A four- or six-aisle market was never a pleasant shopping experience. You go in, you get out. You don’t cruise for ass in these markets. My first ‘motherload’ at the grocery store in Marina Del Ray was interesting. Grocery stores are supposed to be notorious pick-up joints, but that has never been my experience. Today was different.
Let me remind you that I’m still fair-skinned. My rear end is so white, it could guide planes into LAX. My hair is still auburn. I have yet to see a redhead on my side of town. My boobs are still big and organically grown. I’m still 5’10” and today I’m 37.5 years old. Combine all these ingredients and you have a recipe for “oh my gosh, she isn’t from these parts.”

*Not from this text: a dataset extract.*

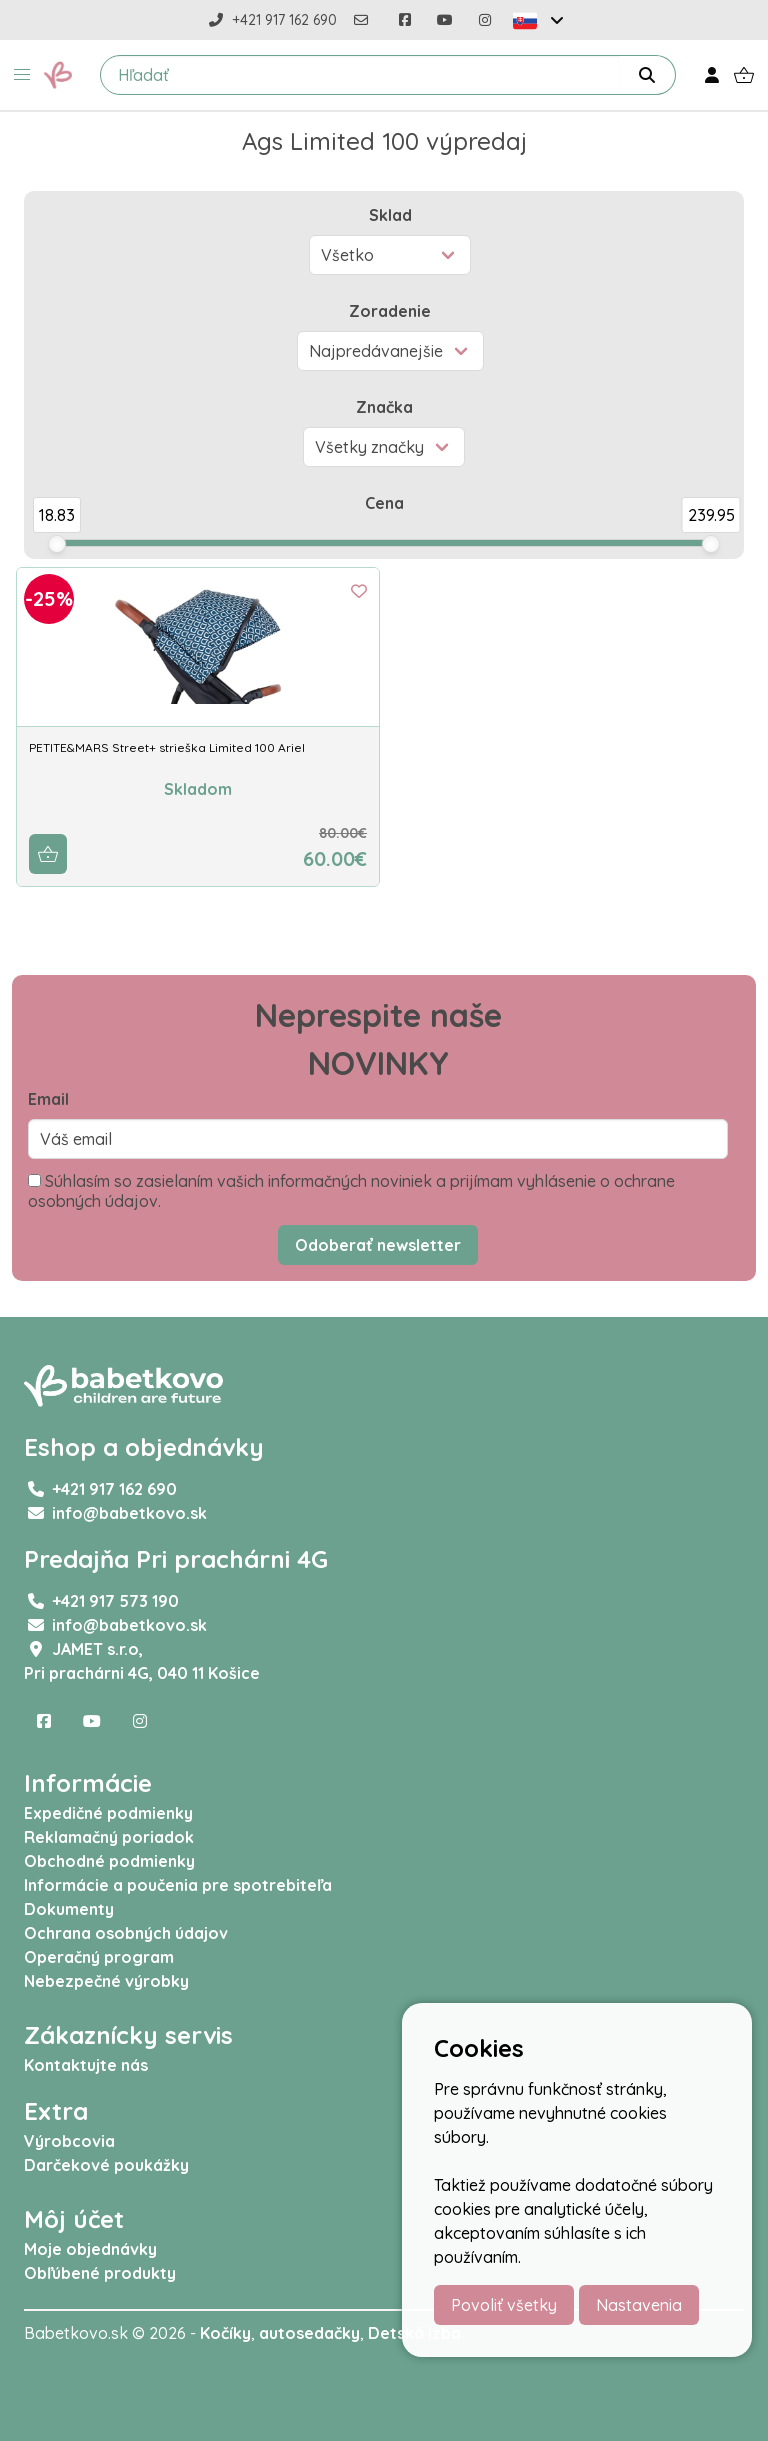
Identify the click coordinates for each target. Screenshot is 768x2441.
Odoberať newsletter (378, 1245)
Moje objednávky (90, 2249)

Men were checking me out. ME. It was kind of cool at first, then I realized I was getting looks because I was different. The kind of looks I remembered I got in 9th grade when I showed up for high school in the fall in thrift store seconds and it appeared everyone else had brand new, stiff 501s or Jordache jeans.
I mastered my technique by aisle five of 27. I’d lock eyes with the guy and right as our carts would get ready to pass, I’d lick my lips. Yeah, I’m different. I’m REAL and I’m going to fuck with you sunworshipping-tofu-eatting-motherfuckers.
There’s new meat in town and her name is Marna.